▸ What to work on
Omit all pictures. Quote the lines from the one with "The height and" through the end of the listing below, exactly as they appear.

─── Source material

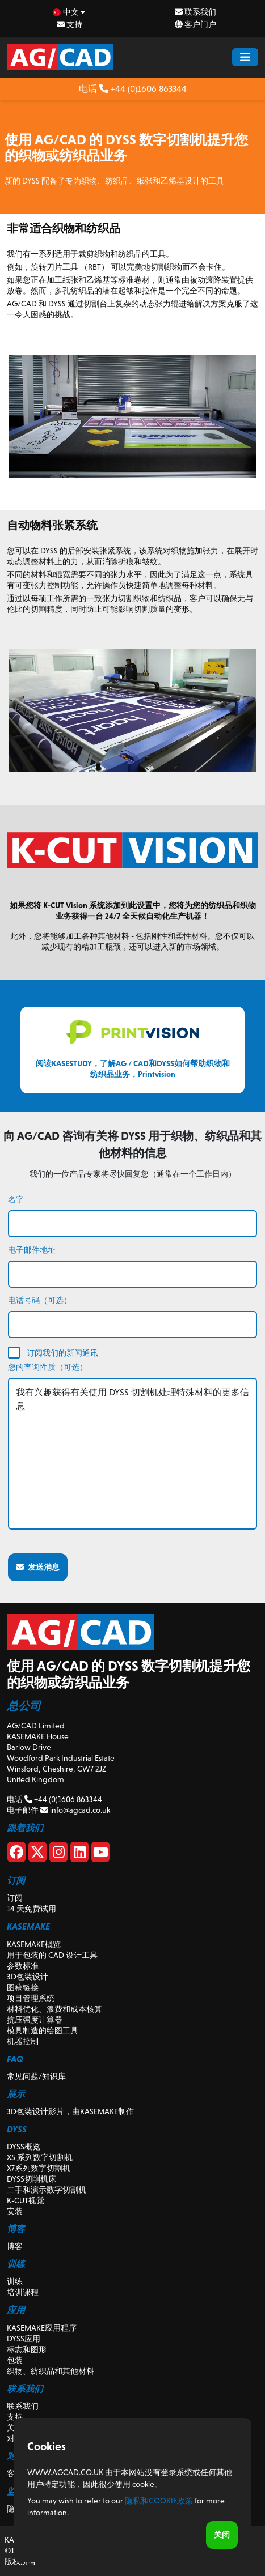  I want to click on 训练, so click(15, 2281).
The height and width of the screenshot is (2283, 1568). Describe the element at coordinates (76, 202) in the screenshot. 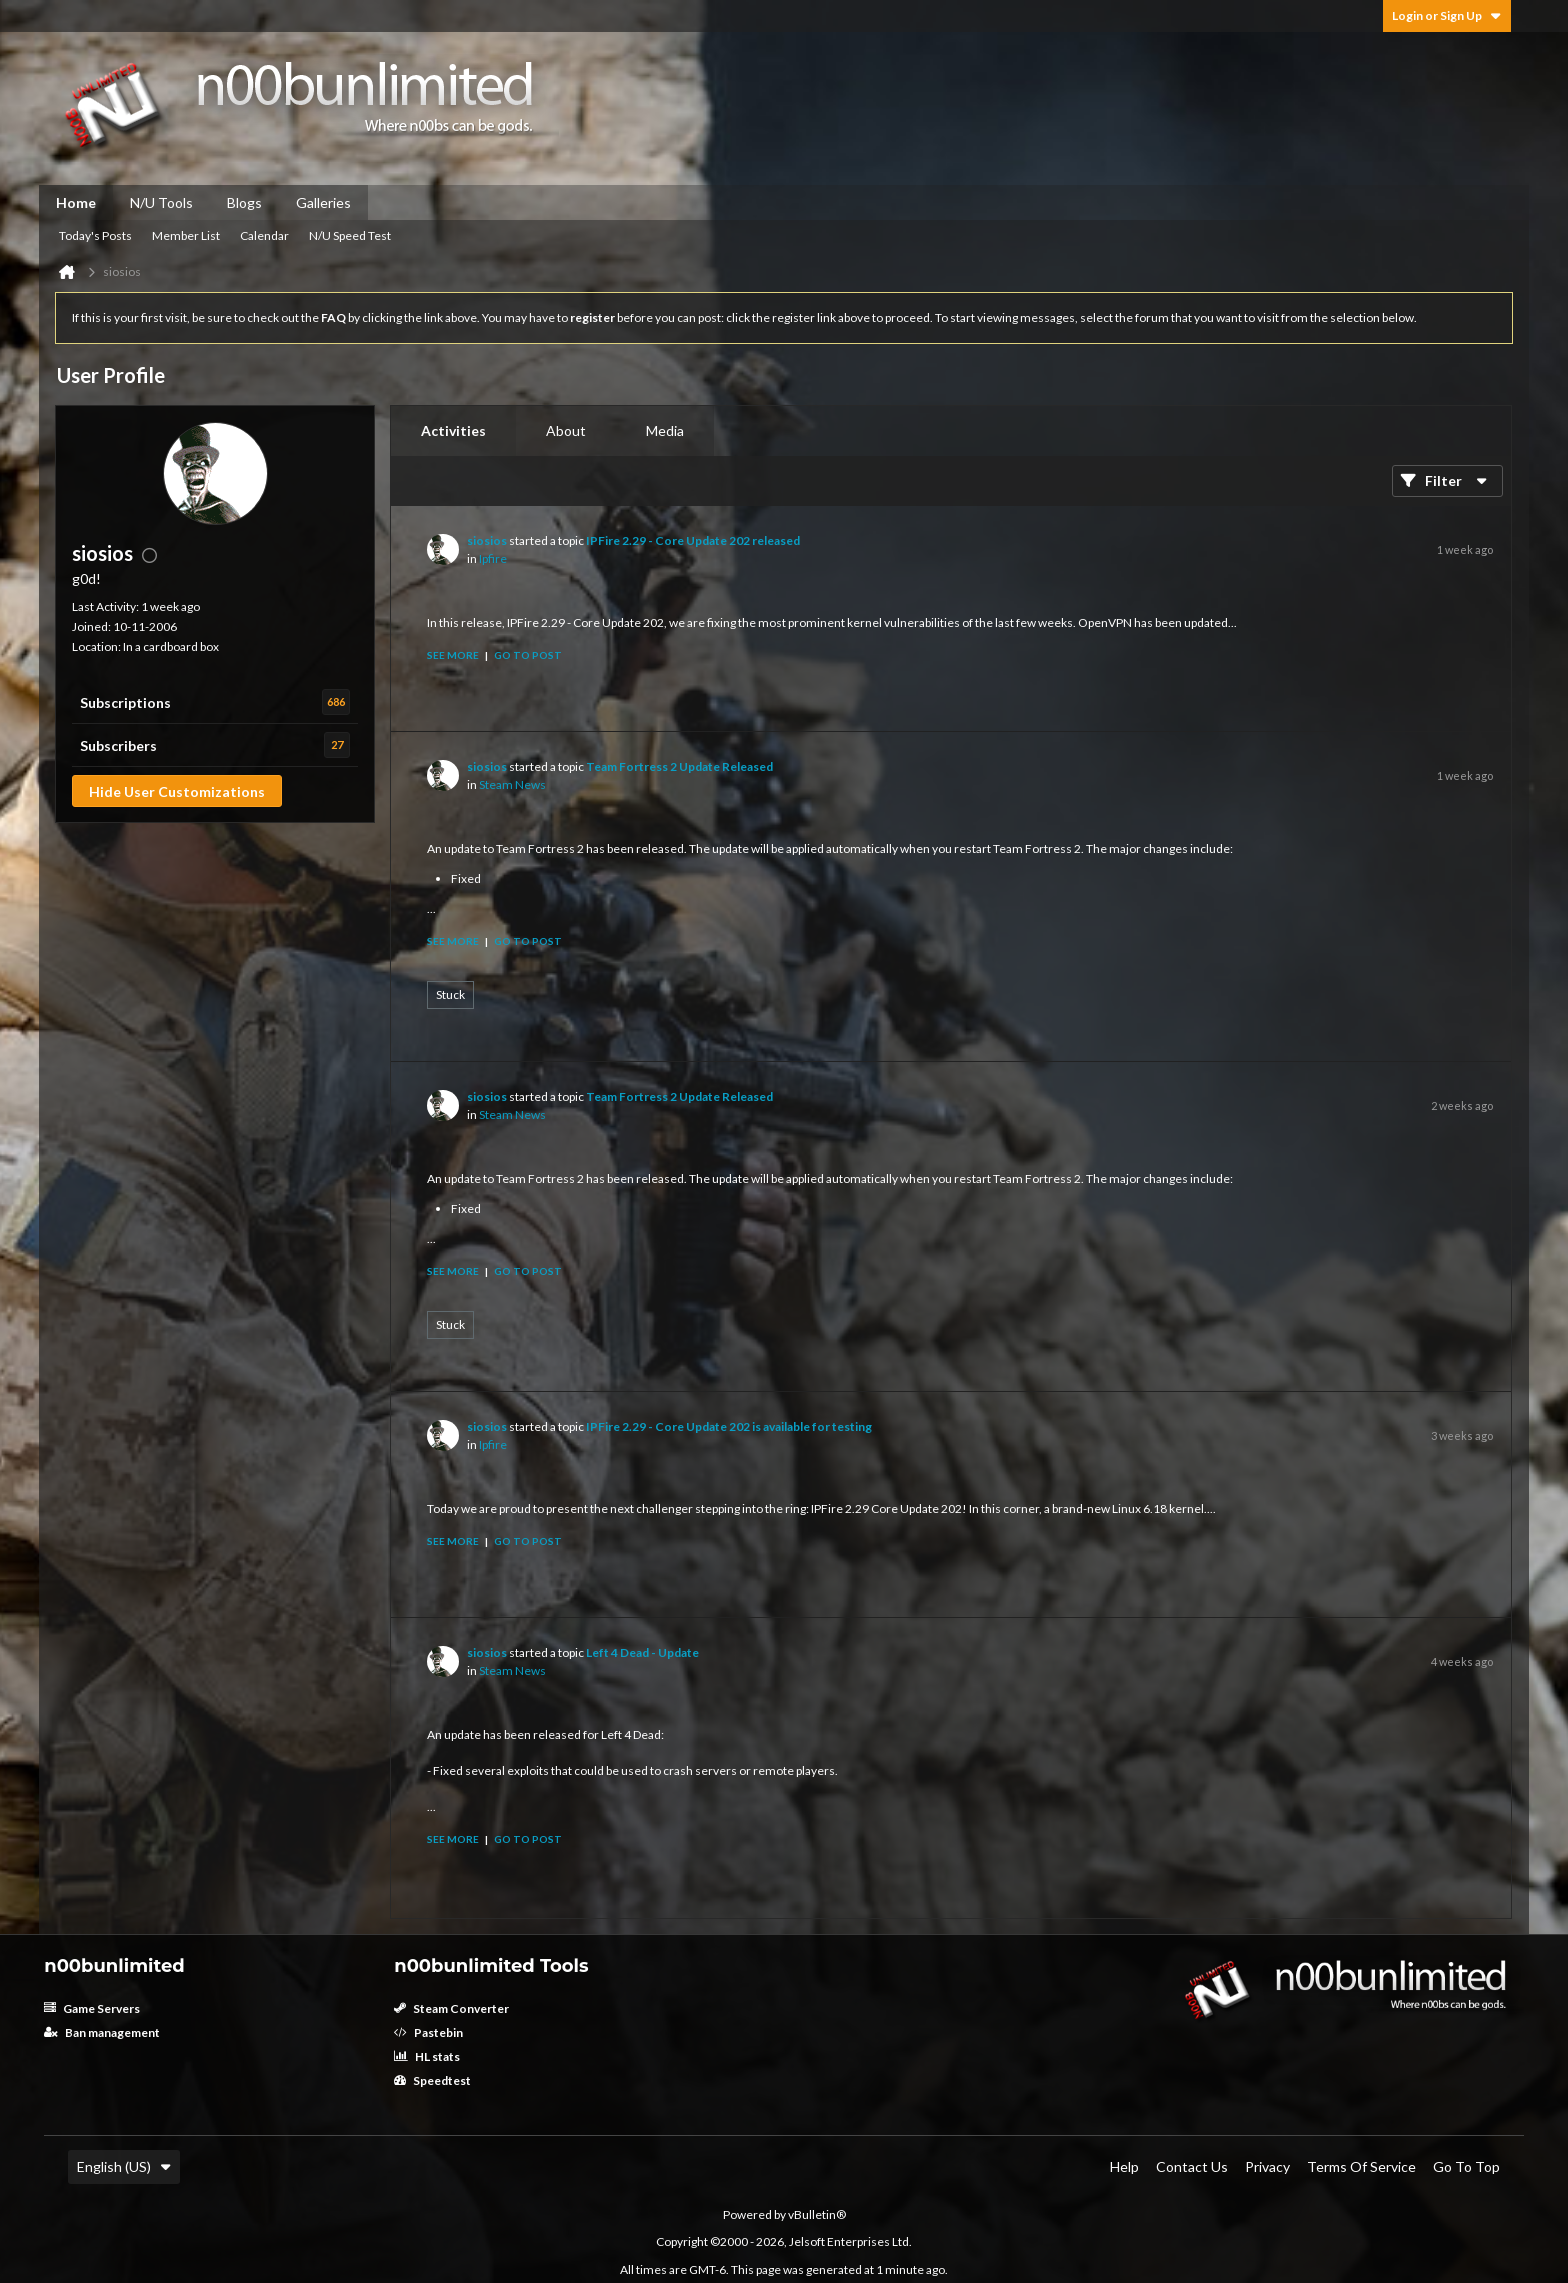

I see `Home` at that location.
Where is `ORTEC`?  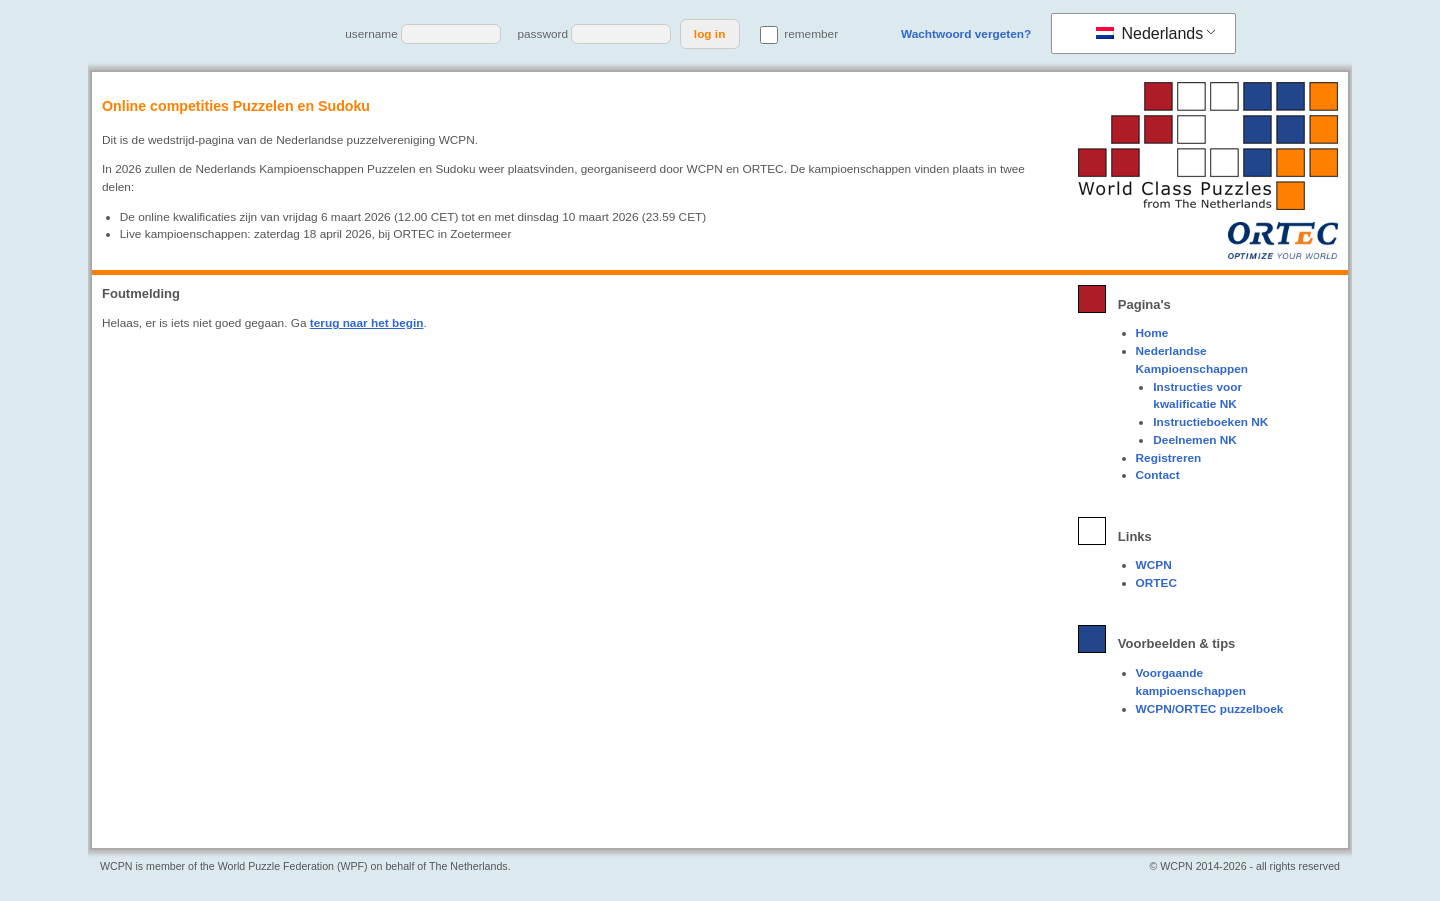
ORTEC is located at coordinates (1156, 583).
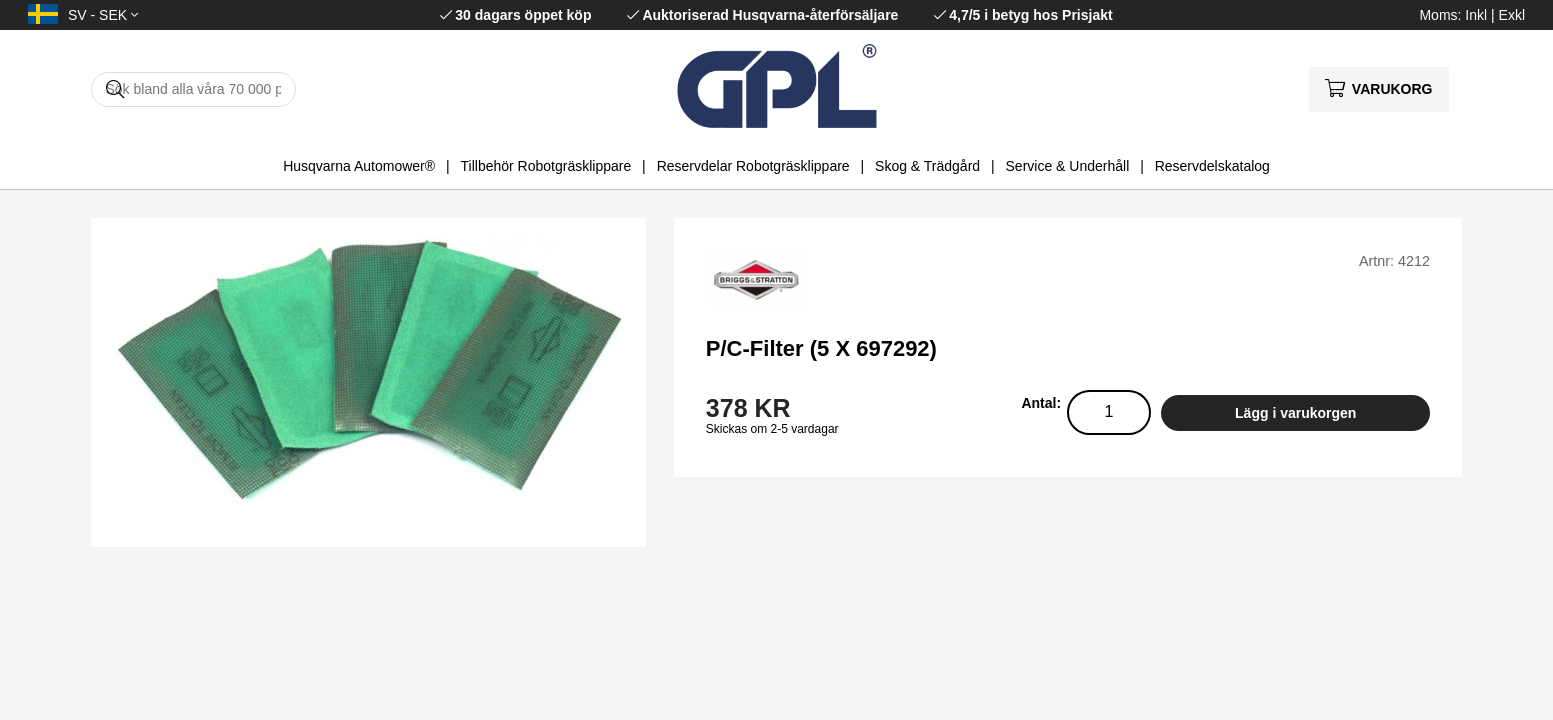  What do you see at coordinates (359, 166) in the screenshot?
I see `Husqvarna Automower®` at bounding box center [359, 166].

──────

▸ Answer box
The height and width of the screenshot is (2283, 1568). Describe the element at coordinates (76, 202) in the screenshot. 

I see `Home` at that location.
Where is `ORTEC`?  
ORTEC is located at coordinates (1156, 583).
  What do you see at coordinates (359, 166) in the screenshot?
I see `Husqvarna Automower®` at bounding box center [359, 166].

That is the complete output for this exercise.